Top of Supplied information

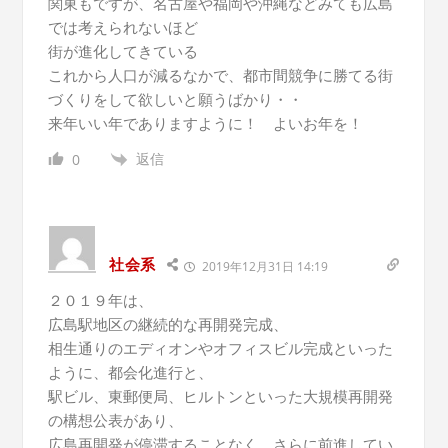
関東もですが、名古屋や福岡や沖縄などみても広島
では考えられないほど
街が進化してきている
これから人口が減るなかで、都市間競争に勝てる街
づくりをして欲しいと願うばかり・・
来年いい年でありますように！ よいお年を！
返信
0
社会系
2019年12月31日 14:19
２０１９年は、
広島駅地区の継続的な再開発完成、
相生通りのエディオンやオフィスビル完成といった
ように、都会化進行と、
駅ビル、東郵便局、ヒルトンといった大規模再開発
の構想公表があり、
広島再開発が停滞することなく、さらに前進してい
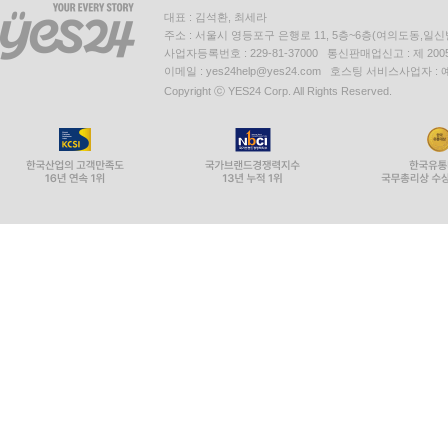
대표 : 김석환, 최세라
주소 : 서울시 영등포구 은행로 11, 5층~6층(여의도동,일신
사업자등록번호 : 229-81-37000 통신판매업신고 : 제 200
이메일 : yes24help@yes24.com 호스팅 서비스사업자 :
Copyright ⓒ YES24 Corp. All Rights Reserved.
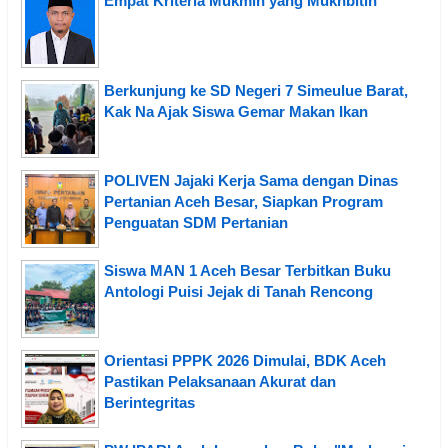
Empat Kriteria Mukmin yang Mukhbitin
Berkunjung ke SD Negeri 7 Simeulue Barat,
Kak Na Ajak Siswa Gemar Makan Ikan
POLIVEN Jajaki Kerja Sama dengan Dinas
Pertanian Aceh Besar, Siapkan Program
Penguatan SDM Pertanian
Siswa MAN 1 Aceh Besar Terbitkan Buku
Antologi Puisi Jejak di Tanah Rencong
Orientasi PPPK 2026 Dimulai, BDK Aceh
Pastikan Pelaksanaan Akurat dan
Berintegritas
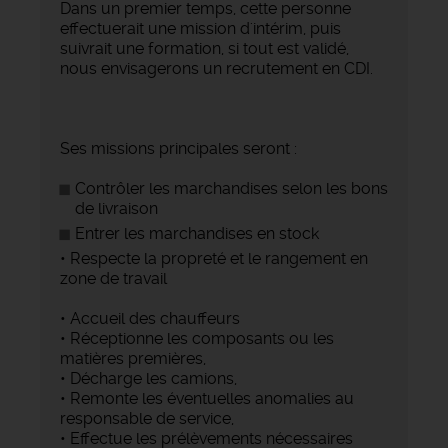
Dans un premier temps, cette personne
effectuerait une mission d'intérim, puis
suivrait une formation, si tout est validé,
nous envisagerons un recrutement en CDI.
Ses missions principales seront :
Contrôler les marchandises selon les bons
de livraison
Entrer les marchandises en stock
• Respecte la propreté et le rangement en
zone de travail
• Accueil des chauffeurs
• Réceptionne les composants ou les
matières premières,
• Décharge les camions,
• Remonte les éventuelles anomalies au
responsable de service,
• Effectue les prélèvements nécessaires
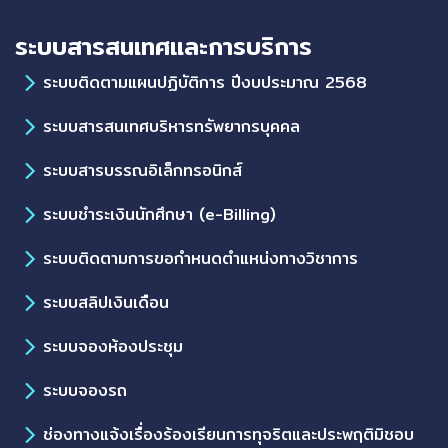
ระบบสารสนเทศและการบริการ
ระบบติดตามแผนปฏิบัติการ ปีงบประมาณ 2568
ระบบสารสนเทศบริหารทรัพยากรบุคคล
ระบบสารบรรณอิเล็กทรอนิกส์
ระบบชำระเงินนักศึกษา (e-Billing)
ระบบติดตามการขอกำหนดตำแหน่งทางวิชาการ
ระบบสลิปเงินเดือน
ระบบจองห้องประชุม
ระบบจองรถ
ช่องทางแจ้งเรื่องร้องเรียนการทุจริตและประพฤติมิชอบ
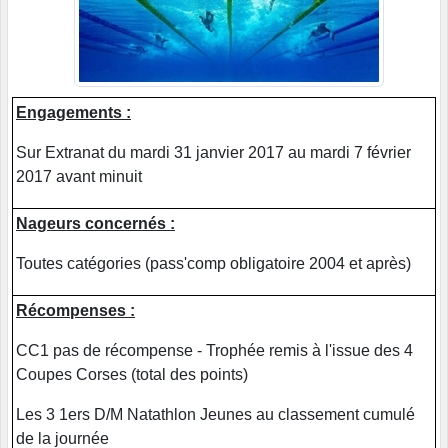
Engagements :
Sur Extranat du mardi 31 janvier 2017 au mardi 7 février
2017 avant minuit
Nageurs concernés :
Toutes catégories (pass'comp obligatoire 2004 et après)
Récompenses :
CC1 pas de récompense - Trophée remis à l'issue des 4
Coupes Corses (total des points)
Les 3 1ers D/M Natathlon Jeunes au classement cumulé
de la journée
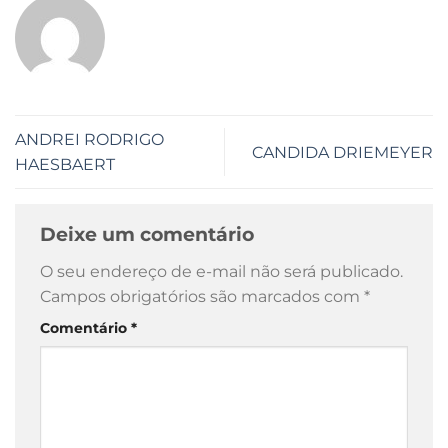
ANDREI RODRIGO
CANDIDA DRIEMEYER
HAESBAERT
Deixe um comentário
O seu endereço de e-mail não será publicado.
Campos obrigatórios são marcados com
*
Comentário
*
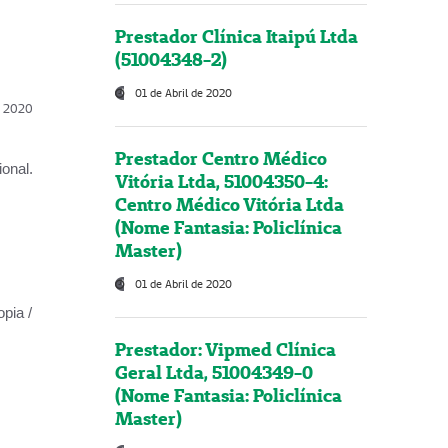
Prestador Clínica Itaipú Ltda
(51004348-2)
01 de Abril de 2020
l, 2020
Prestador Centro Médico
onal.
Vitória Ltda, 51004350-4:
Centro Médico Vitória Ltda
(Nome Fantasia: Policlínica
Master)
01 de Abril de 2020
opia /
Prestador: Vipmed Clínica
Geral Ltda, 51004349-0
(Nome Fantasia: Policlínica
Master)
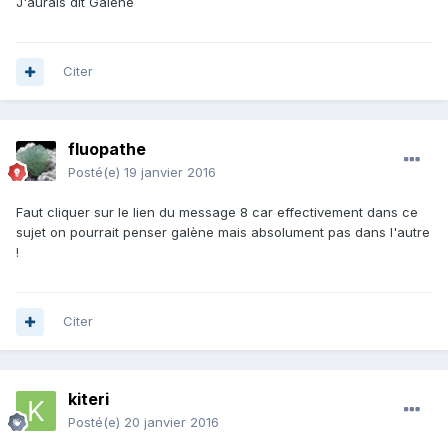
J'aurais dit Galène
Citer
fluopathe
Posté(e)
19 janvier 2016
Faut cliquer sur le lien du message 8 car effectivement dans ce
sujet on pourrait penser galène mais absolument pas dans l'autre
!
Citer
kiteri
Posté(e)
20 janvier 2016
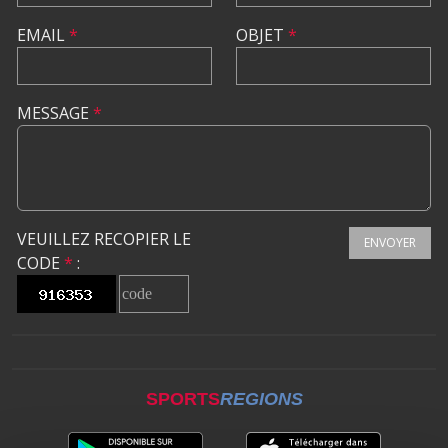
EMAIL
*
OBJET
*
MESSAGE
*
VEUILLEZ RECOPIER LE
ENVOYER
CODE
*
:
SPORTS
REGIONS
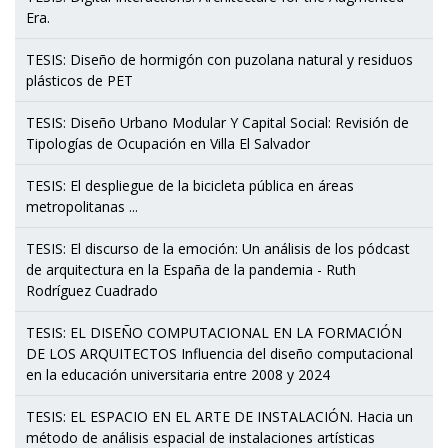
Era.
TESIS: Diseño de hormigón con puzolana natural y residuos
plásticos de PET
TESIS: Diseño Urbano Modular Y Capital Social: Revisión de
Tipologías de Ocupación en Villa El Salvador
TESIS: El despliegue de la bicicleta pública en áreas
metropolitanas ...
TESIS: El discurso de la emoción: Un análisis de los pódcast
de arquitectura en la España de la pandemia - Ruth
Rodríguez Cuadrado
TESIS: EL DISEÑO COMPUTACIONAL EN LA FORMACIÓN
DE LOS ARQUITECTOS Influencia del diseño computacional
en la educación universitaria entre 2008 y 2024
TESIS: EL ESPACIO EN EL ARTE DE INSTALACIÓN. Hacia un
método de análisis espacial de instalaciones artísticas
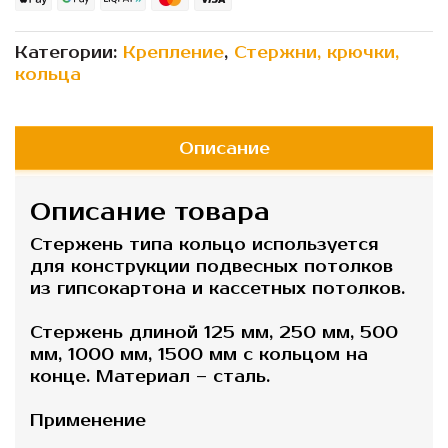
Категории:
Крепление
,
Стержни, крючки,
кольца
Описание
Описание товара
Стержень типа кольцо используется
для конструкции подвесных потолков
из гипсокартона и кассетных потолков.
Стержень длиной 125 мм, 250 мм, 500
мм, 1000 мм, 1500 мм с кольцом на
конце. Материал – сталь.
Применение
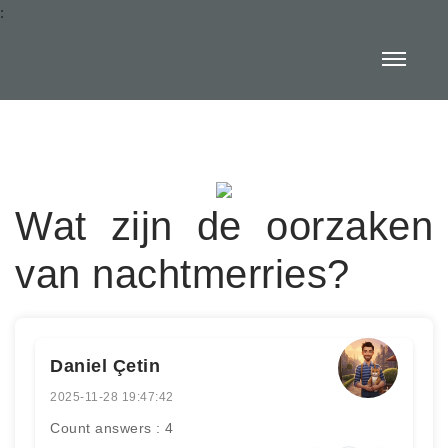
:
Wat zijn de oorzaken
van nachtmerries?
Daniel Çetin
2025-11-28 19:47:42
Count answers : 4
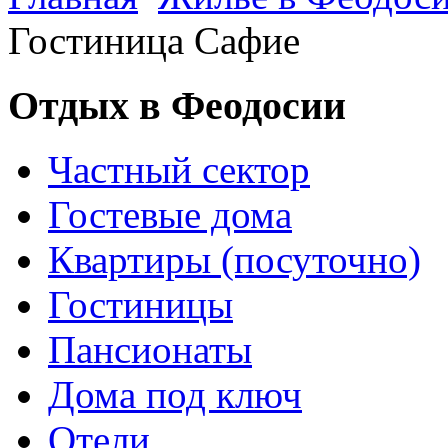
Гостиница Сафие
Отдых в Феодосии
Частный сектор
Гостевые дома
Квартиры (посуточно)
Гостиницы
Пансионаты
Дома под ключ
Отели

Bottom of Supplied information

**What you should do:**
Take the lines above starting at the one containing "広島再開発が停滞することなく、さらに前進してい" and ending at the one containing "effectuerait une mission d'intérim, puis", and print them again exactly, without pictures.

**Response:**
広島再開発が停滞することなく、さらに前進してい
대표 : 김석환, 최세라
주소 : 서울시 영등포구 은행로 11, 5층~6층(여의도동,일신
사업자등록번호 : 229-81-37000 통신판매업신고 : 제 200
이메일 : yes24help@yes24.com 호스팅 서비스사업자 :
Copyright ⓒ YES24 Corp. All Rights Reserved.
Empat Kriteria Mukmin yang Mukhbitin
Berkunjung ke SD Negeri 7 Simeulue Barat,
Kak Na Ajak Siswa Gemar Makan Ikan
POLIVEN Jajaki Kerja Sama dengan Dinas
Pertanian Aceh Besar, Siapkan Program
Penguatan SDM Pertanian
Siswa MAN 1 Aceh Besar Terbitkan Buku
Antologi Puisi Jejak di Tanah Rencong
Orientasi PPPK 2026 Dimulai, BDK Aceh
Pastikan Pelaksanaan Akurat dan
Berintegritas
Dans un premier temps, cette personne
effectuerait une mission d'intérim, puis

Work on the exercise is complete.